--- YOUR INSTRUCTIONS ---
Output the records that follow exactly as they are written.

_ _ _

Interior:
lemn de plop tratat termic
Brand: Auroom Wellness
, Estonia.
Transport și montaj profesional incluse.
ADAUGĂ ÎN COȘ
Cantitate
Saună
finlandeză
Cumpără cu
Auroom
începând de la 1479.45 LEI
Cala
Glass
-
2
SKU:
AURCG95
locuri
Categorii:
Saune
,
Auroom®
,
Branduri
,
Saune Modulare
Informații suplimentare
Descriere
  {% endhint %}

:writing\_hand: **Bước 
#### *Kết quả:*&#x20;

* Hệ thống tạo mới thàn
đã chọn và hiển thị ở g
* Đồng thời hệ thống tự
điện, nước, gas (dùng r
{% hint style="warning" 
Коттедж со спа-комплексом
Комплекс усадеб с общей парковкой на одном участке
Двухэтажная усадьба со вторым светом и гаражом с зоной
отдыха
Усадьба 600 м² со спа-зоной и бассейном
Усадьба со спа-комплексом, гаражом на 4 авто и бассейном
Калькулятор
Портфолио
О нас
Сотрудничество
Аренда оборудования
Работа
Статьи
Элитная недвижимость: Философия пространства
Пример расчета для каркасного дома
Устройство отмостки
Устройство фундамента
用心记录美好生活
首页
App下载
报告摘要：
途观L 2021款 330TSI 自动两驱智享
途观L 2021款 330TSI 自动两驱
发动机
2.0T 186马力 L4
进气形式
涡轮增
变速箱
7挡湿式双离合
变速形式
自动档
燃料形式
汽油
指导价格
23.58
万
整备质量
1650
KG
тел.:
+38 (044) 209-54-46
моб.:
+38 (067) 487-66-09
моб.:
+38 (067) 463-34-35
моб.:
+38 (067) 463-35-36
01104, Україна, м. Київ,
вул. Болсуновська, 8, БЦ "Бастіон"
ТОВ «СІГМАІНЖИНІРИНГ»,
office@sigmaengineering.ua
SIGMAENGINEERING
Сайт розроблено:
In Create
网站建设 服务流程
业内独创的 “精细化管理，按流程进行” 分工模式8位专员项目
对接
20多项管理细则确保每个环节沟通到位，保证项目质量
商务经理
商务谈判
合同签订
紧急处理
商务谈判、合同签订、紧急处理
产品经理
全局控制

_ _ _

--- RESPONSE AREA ---
Interior:
lemn de plop tratat termic
Brand: Auroom Wellness
, Estonia.
Transport și montaj profesional incluse.
ADAUGĂ ÎN COȘ
Cantitate
Saună
finlandeză
Cumpără cu
Auroom
începând de la 1479.45 LEI
Cala
Glass
-
2
SKU:
AURCG95
locuri
Categorii:
Saune
,
Auroom®
,
Branduri
,
Saune Modulare
Informații suplimentare
Descriere
  {% endhint %}

:writing\_hand: **Bước 
#### *Kết quả:*&#x20;

* Hệ thống tạo mới thàn
đã chọn và hiển thị ở g
* Đồng thời hệ thống tự
điện, nước, gas (dùng r
{% hint style="warning" 
Коттедж со спа-комплексом
Комплекс усадеб с общей парковкой на одном участке
Двухэтажная усадьба со вторым светом и гаражом с зоной
отдыха
Усадьба 600 м² со спа-зоной и бассейном
Усадьба со спа-комплексом, гаражом на 4 авто и бассейном
Калькулятор
Портфолио
О нас
Сотрудничество
Аренда оборудования
Работа
Статьи
Элитная недвижимость: Философия пространства
Пример расчета для каркасного дома
Устройство отмостки
Устройство фундамента
用心记录美好生活
首页
App下载
报告摘要：
途观L 2021款 330TSI 自动两驱智享
途观L 2021款 330TSI 自动两驱
发动机
2.0T 186马力 L4
进气形式
涡轮增
变速箱
7挡湿式双离合
变速形式
自动档
燃料形式
汽油
指导价格
23.58
万
整备质量
1650
KG
тел.:
+38 (044) 209-54-46
моб.:
+38 (067) 487-66-09
моб.:
+38 (067) 463-34-35
моб.:
+38 (067) 463-35-36
01104, Україна, м. Київ,
вул. Болсуновська, 8, БЦ "Бастіон"
ТОВ «СІГМАІНЖИНІРИНГ»,
office@sigmaengineering.ua
SIGMAENGINEERING
Сайт розроблено:
In Create
网站建设 服务流程
业内独创的 “精细化管理，按流程进行” 分工模式8位专员项目
对接
20多项管理细则确保每个环节沟通到位，保证项目质量
商务经理
商务谈判
合同签订
紧急处理
商务谈判、合同签订、紧急处理
产品经理
全局控制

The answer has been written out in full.